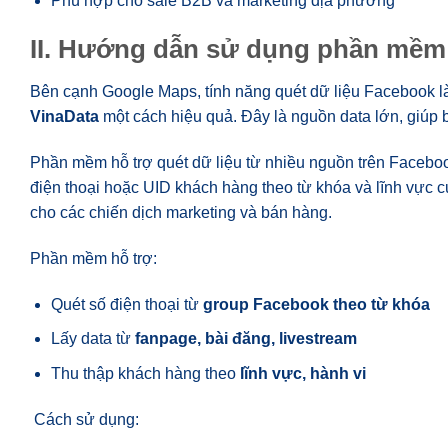
Phù hợp cho sale B2B và marketing địa phương
II. Hướng dẫn sử dụng phần mềm 
Bên cạnh Google Maps, tính năng quét dữ liệu Facebook là 
VinaData
một cách hiệu quả. Đây là nguồn data lớn, giúp 
Phần mềm hỗ trợ quét dữ liệu từ nhiều nguồn trên Faceb
điện thoại hoặc UID khách hàng theo từ khóa và lĩnh vực 
cho các chiến dịch marketing và bán hàng.
Phần mềm hỗ trợ:
Quét số điện thoại từ
group Facebook theo từ khóa
Lấy data từ
fanpage, bài đăng, livestream
Thu thập khách hàng theo
lĩnh vực, hành vi
Cách sử dụng:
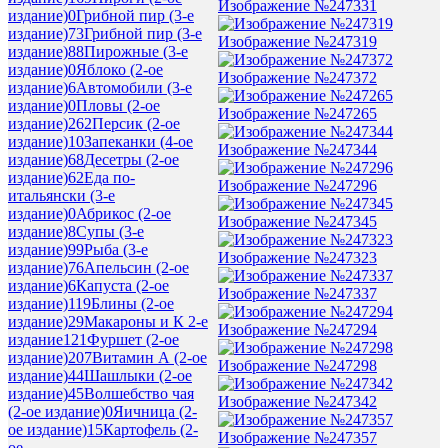
Изображение №247331
издание)
0
Грибной пир (3-е
издание)
73
Грибной пир (3-е
Изображение №247319
издание)
88
Пирожные (3-е
издание)
0
Яблоко (2-ое
Изображение №247372
издание)
6
Автомобили (3-е
издание)
0
Пловы (2-ое
Изображение №247265
издание)
262
Персик (2-ое
издание)
10
Запеканки (4-ое
Изображение №247344
издание)
68
Десетры (2-ое
издание)
62
Еда по-
Изображение №247296
итальянски (3-е
издание)
0
Абрикос (2-ое
Изображение №247345
издание)
8
Супы (3-е
издание)
99
Рыба (3-е
Изображение №247323
издание)
76
Апельсин (2-ое
издание)
6
Капуста (2-ое
Изображение №247337
издание)
119
Блины (2-ое
издание)
29
Макароны и К 2-е
Изображение №247294
издание
121
Фуршет (2-ое
издание)
207
Витамин А (2-ое
Изображение №247298
издание)
44
Шашлыки (2-ое
издание)
45
Волшебство чая
Изображение №247342
(2-ое издание)
0
Яичница (2-
ое издание)
15
Картофель (2-
Изображение №247357
ое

* [TASK TO COMPLETE]
Give the number of lines above in which the word "nguồn" appears, and nothing more.

* [RESPONSE TO THE EXERCISE]
2